Emergent Cybersecurity Risks Presented by Drones

Cybersecurity Risks

Emergent Cybersecurity Risks Presented by Drones- Drones are quickly becoming one of the most efficient ways to deliver packages and goods. Drones are used by the military to carry out dangerous human missions where someone could be killed. They’re also utilised for study because they can travel to places where humans can’t live. Unmanned aerial vehicles (UAVs) are another name for drones (UAVs). They are self-driving and use GPS (Global Positioning System) and GLONASS (Global Navigation Satellite System) to navigate to their destination.

As the use of drones (unmanned aerial vehicles) grows, so does their vulnerability to attacks, and so cybersecurity has become a key issue for autopilot systems.

GPS Spooling

Spooling is one of the most serious problems that drones face, and many professionals are working to develop a long-term solution. The technique of GPS spooling is used by hackers to confuse the drone. It is accomplished by delivering a signal to the drone, which the drone misinterprets as a signal from GPS satellites. It entails the creation of phoney GPS signals in order to tamper with the normal GPS system. This forces the drone to navigate to a fictitious location set by the attacker. The false location on the GPS system gives the impression that the controller is on the incorrect track when, in fact, they are on the right track. This is a cyber security concern that must be handled since it has the potential to result in a massive security breach. Malicious people can gain access to a drone, take control of it, and use it to do harm.

GPS Jamming

It’s a method that includes completely turning off the GPS navigation device. It involves a highly educated GPS jammer who uses a GPS jammer device to send signals with a comparable frequency. A GPS navigation system fails as a result, and the drone is disconnected from the controller station. The majority of jammer devices turn on and off to avoid being discovered. Drone jamming can force it to fall and crash, resulting in significant damage to very valued products and information.

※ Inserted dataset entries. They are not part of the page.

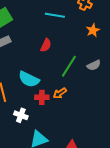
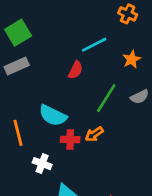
cyan line: (55, 15) -> (94, 45), moved, turned -36
orange star: (93, 30) -> (132, 59), moved

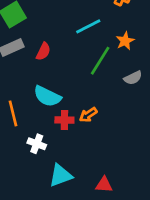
red semicircle: (75, 70) -> (43, 51), moved
green line: (106, 98) -> (100, 61), moved

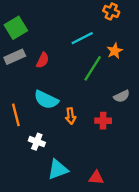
gray semicircle: (133, 78) -> (122, 96), moved
orange arrow: (88, 115) -> (71, 116), moved, turned -63
red cross: (64, 120) -> (103, 121), moved

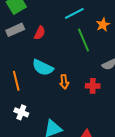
green line: (93, 68) -> (84, 40), turned -55
white cross: (37, 142) -> (21, 112), moved

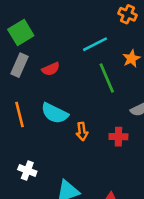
gray rectangle: (15, 30) -> (20, 65), turned -42
red semicircle: (40, 33) -> (51, 69), turned 40
orange line: (16, 81) -> (20, 115), moved

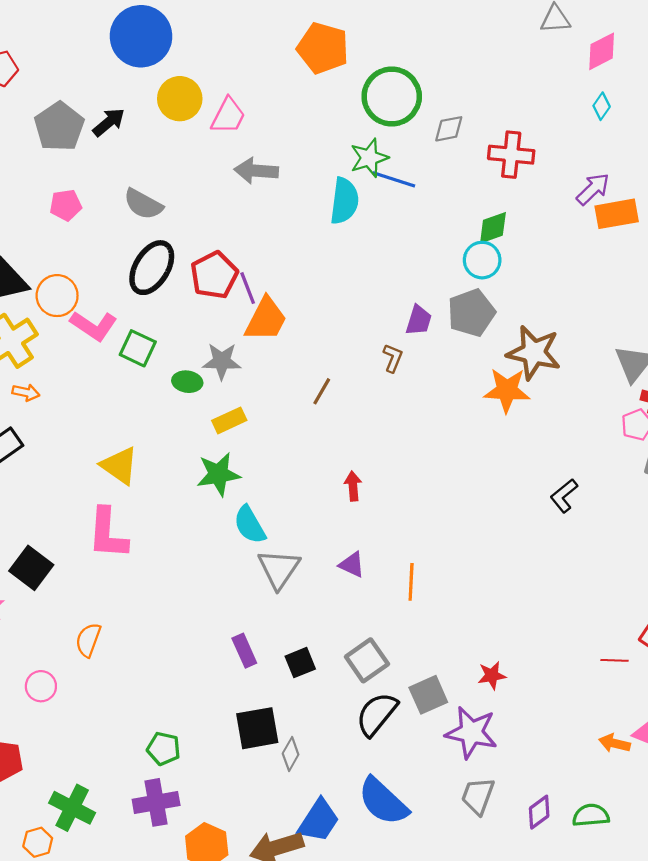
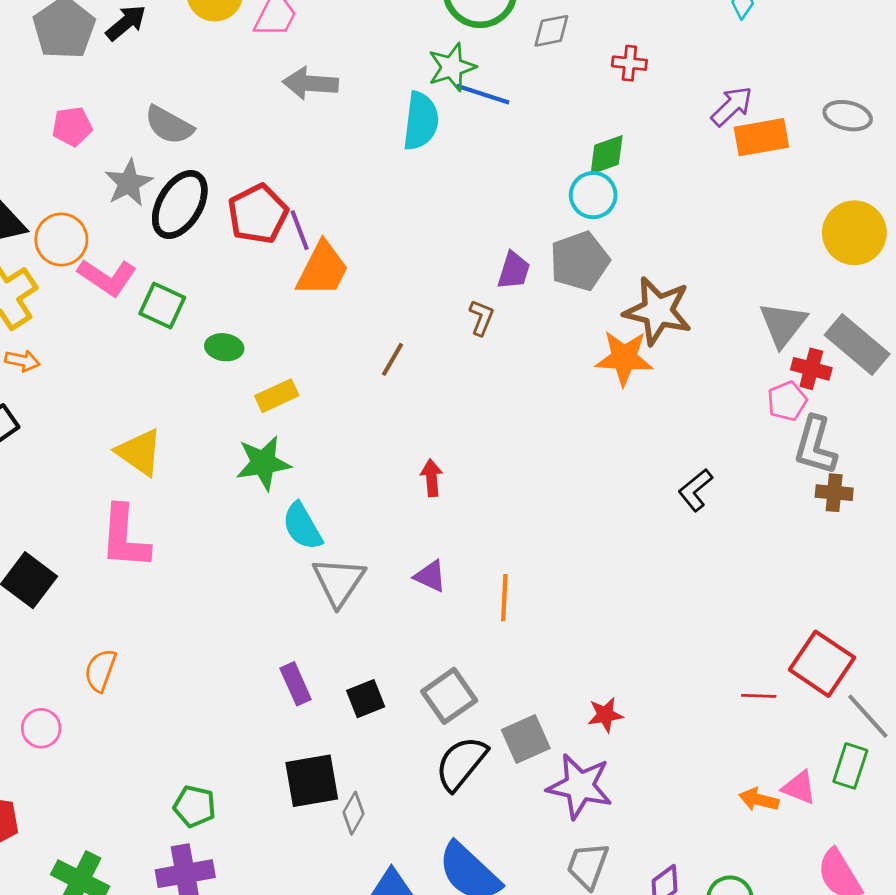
red cross: (511, 155) -> (629, 63), size x0.6
gray star: (222, 361) -> (129, 183), moved, turned -30

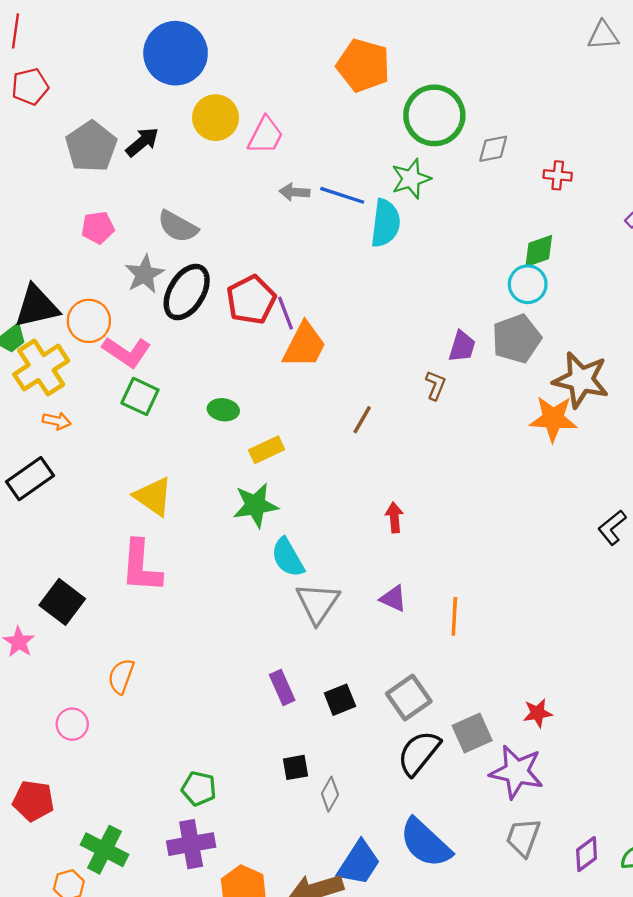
gray arrow: (310, 83) -> (294, 192), size x0.7
blue line: (483, 94) -> (342, 195), moved
green square: (162, 305) -> (140, 396), moved
black square: (312, 781) -> (295, 767), size x0.6

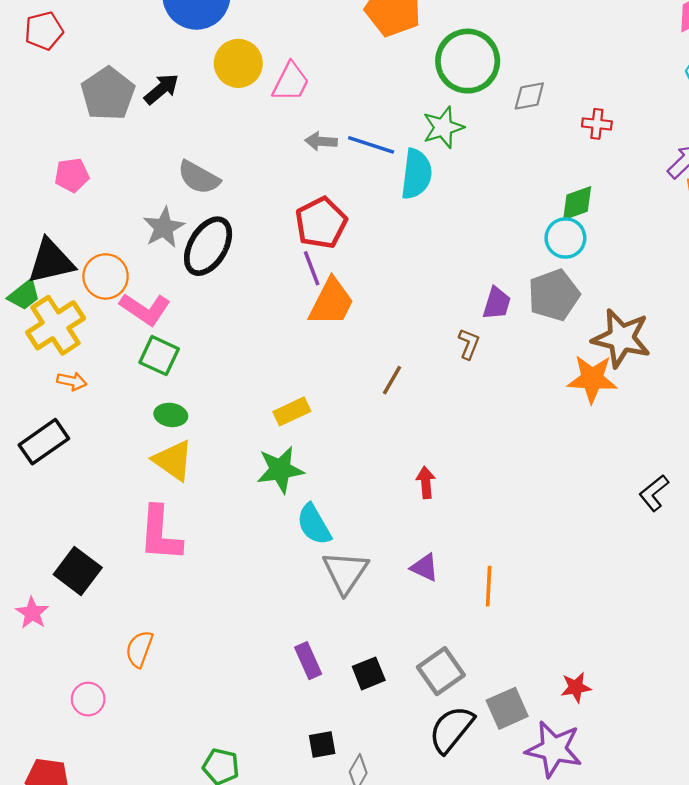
pink pentagon: (98, 228) -> (72, 175), moved
red pentagon: (251, 300) -> (321, 223), moved
green ellipse: (223, 410) -> (171, 415), moved

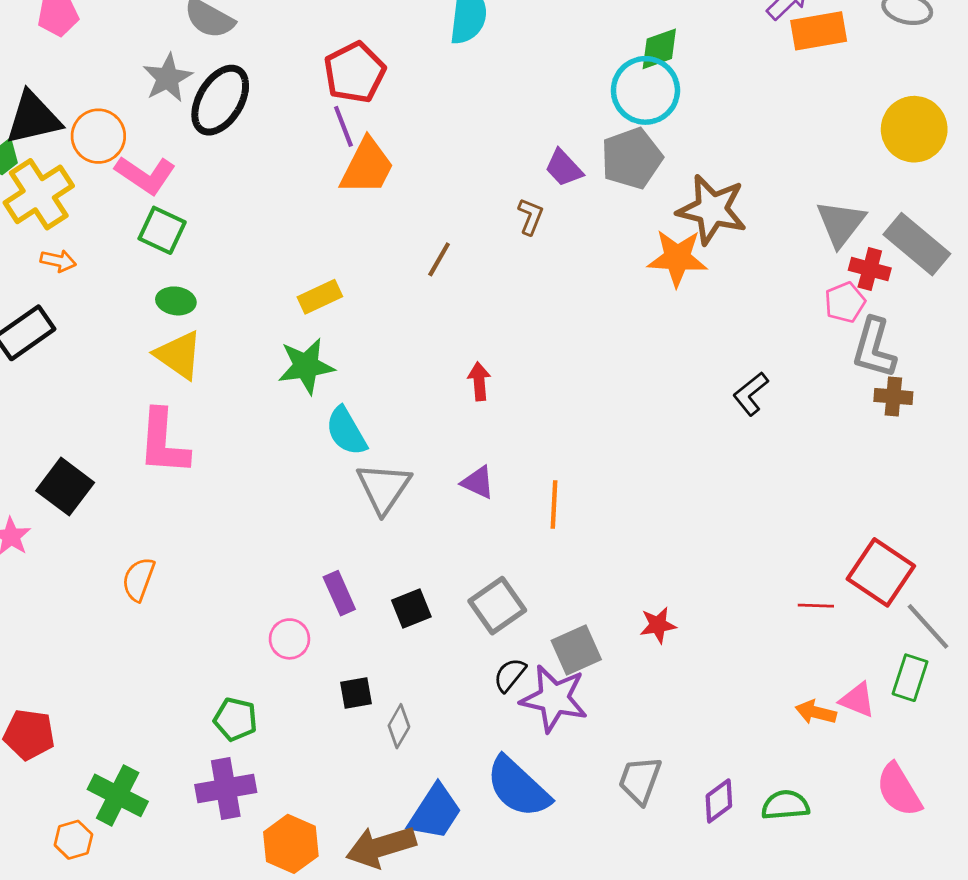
cyan circle: (565, 238) -> (645, 90), size x1.4
purple trapezoid: (497, 303) -> (564, 168), turned 120
pink circle: (88, 699) -> (289, 639), moved
black semicircle: (451, 729) -> (510, 675), size x0.6
purple star: (554, 749) -> (554, 698), moved

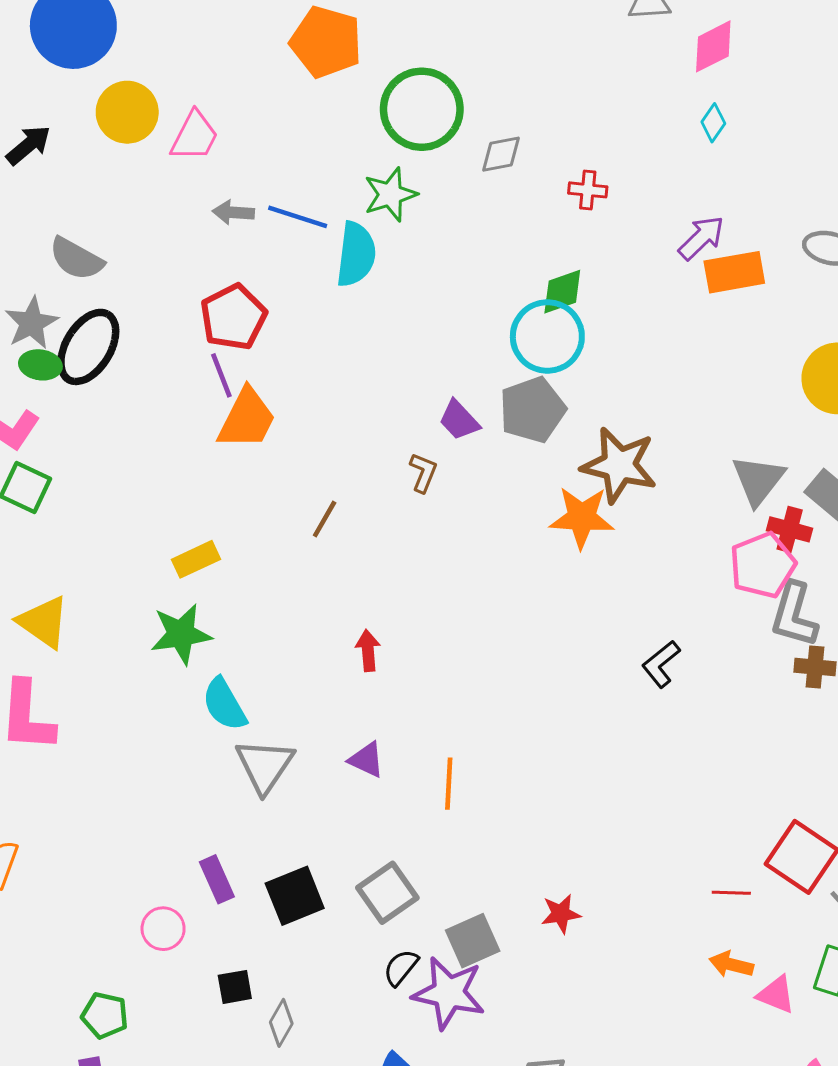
green ellipse: (176, 301) -> (40, 365), moved
pink pentagon: (845, 302) -> (763, 565), size x1.5
black square: (411, 608) -> (295, 896), size x1.4
orange arrow: (816, 712) -> (731, 965), moved

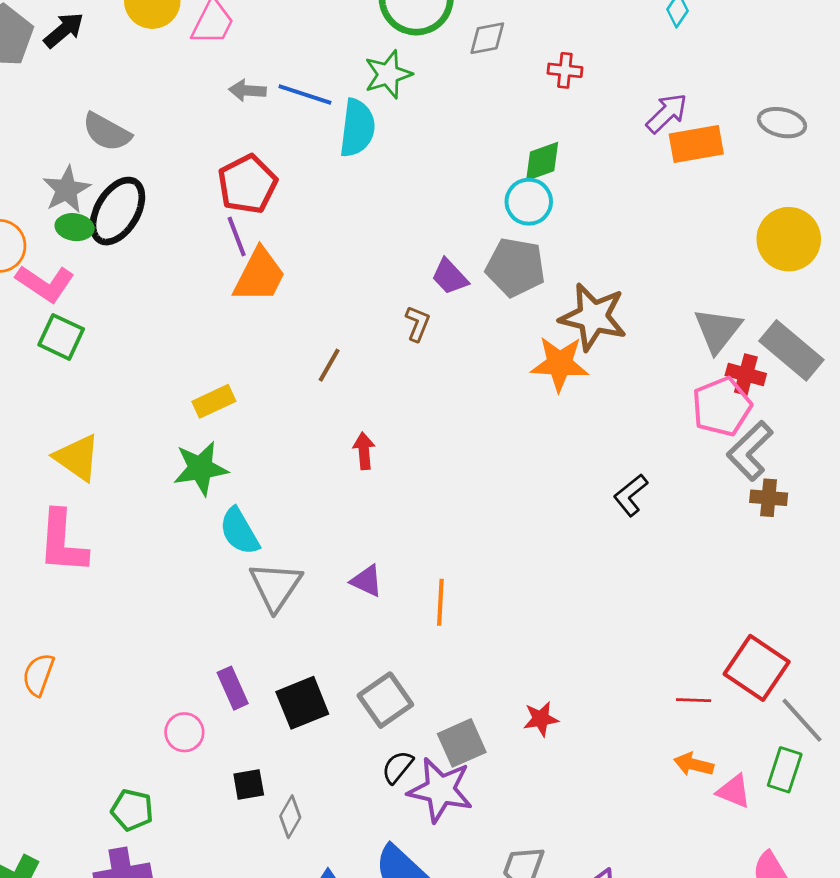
cyan circle: (547, 337) -> (529, 202), size x0.7
gray pentagon: (532, 410) -> (515, 267), turned 30
gray L-shape: (794, 615) -> (750, 451), turned 30
red arrow: (368, 651) -> (364, 451), moved

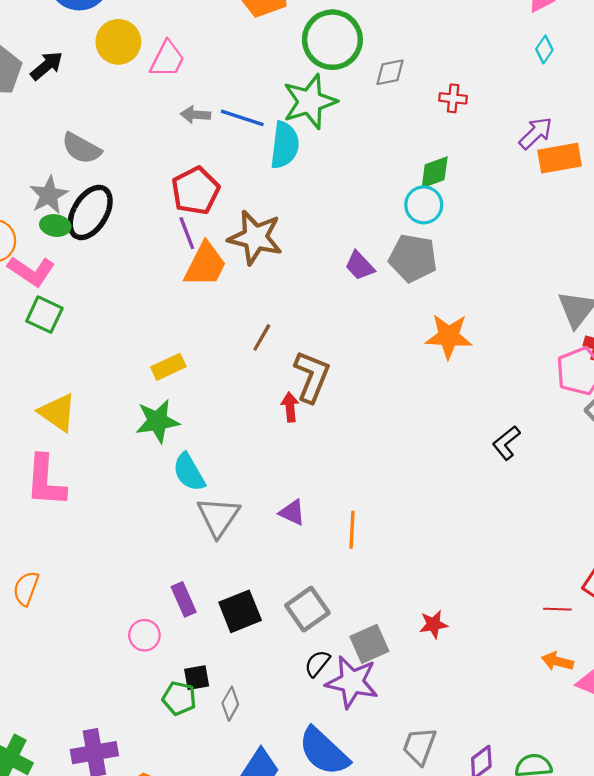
green star: (388, 74) -> (310, 102), size x1.4
brown star: (593, 317) -> (255, 237), moved
brown L-shape: (418, 324) -> (312, 377), moved, size x1.8
green pentagon: (132, 810) -> (179, 698), moved

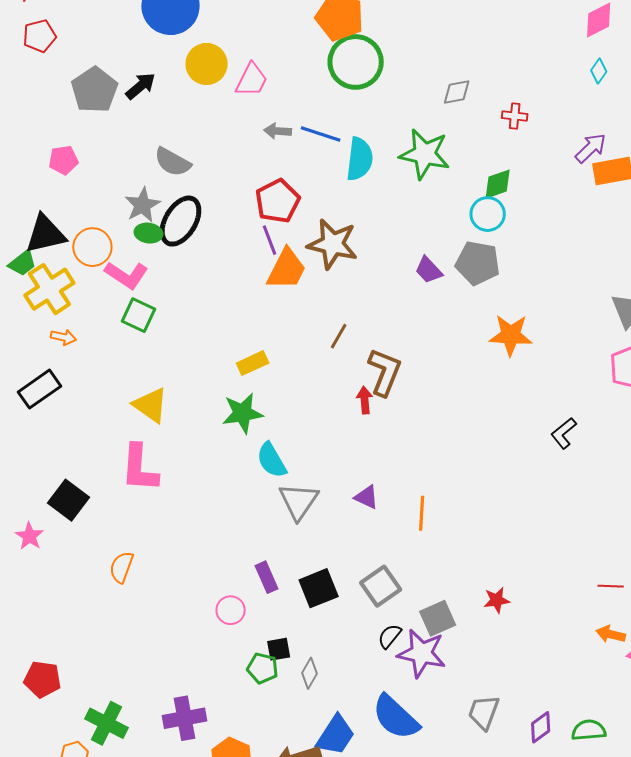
green circle: (332, 40) -> (356, 62), moved
green star: (310, 102) -> (425, 154), moved, turned 30

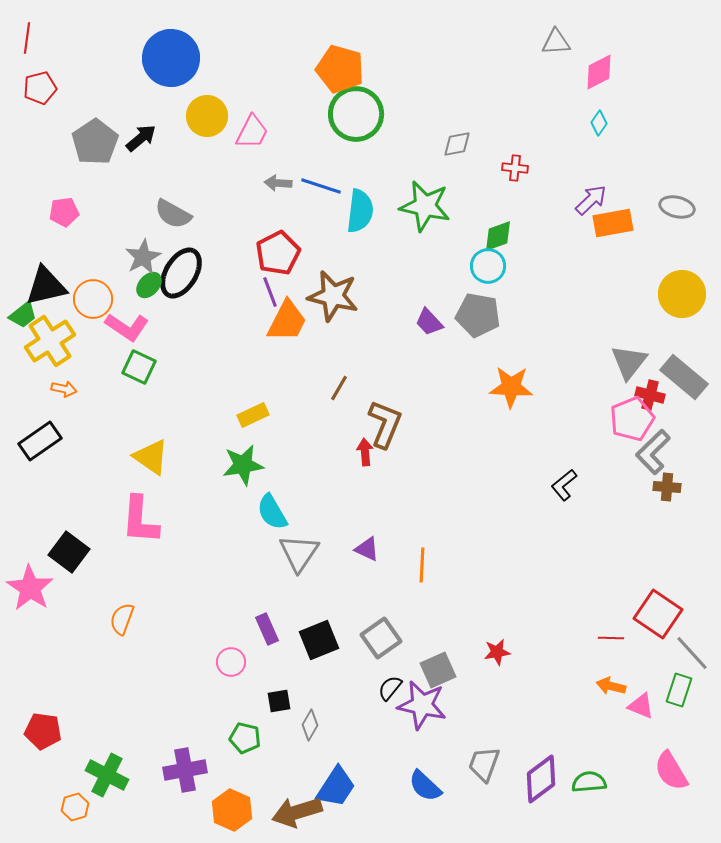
green ellipse: (148, 233) -> (149, 285), turned -56
pink star: (29, 536) -> (30, 588), size x1.6
green pentagon: (263, 668) -> (245, 738), moved
blue semicircle: (396, 717) -> (425, 786), moved, size x0.7
purple diamond: (541, 727) -> (541, 779), size x1.5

Facilitation of a physical access to unsecured systems

Drones can allow hackers to get access to insecure systems. This is feasible when hostile actors take advantage of the close proximity given by drones to target unsecured systems, devices, or even networks in order to collect important and secret data that could fall into the wrong hands. This is accomplished by exploiting network gaps provided by drones, which are controlled by a virtual pilot. Unmanned aerial vehicles can also be hijacked and exploited by hackers to gain access to information and data from businesses. Malware can also be pre-installed in order to control it or obtain access to data and information.

Collision Risks

Because of the rising use of drones, the airspace is now clogged with drones and aeroplanes, and we will soon see crashes. Drones are at grave danger of colliding with planes.

Mitigation Measures

All wireless networks, gadgets, and drones must be monitored at all times. Updates and patches should be installed on a regular basis to ensure that any flaws are patched in a timely way. When a new component is added, default passwords should always be changed right away. To keep hackers at bay, all information and data should be encrypted, access controls should be stringent, and a firewall is a must. To avoid collisions, people in charge of the drones must maintain a high level of concentration.

Jennifer Thomas
Jennifer Thomas is the Co-founder and Chief Business Development Officer at Cybers Guards. Prior to that, She was responsible for leading its Cyber Security Practice and Cyber Security Operations Center, which provided managed security services.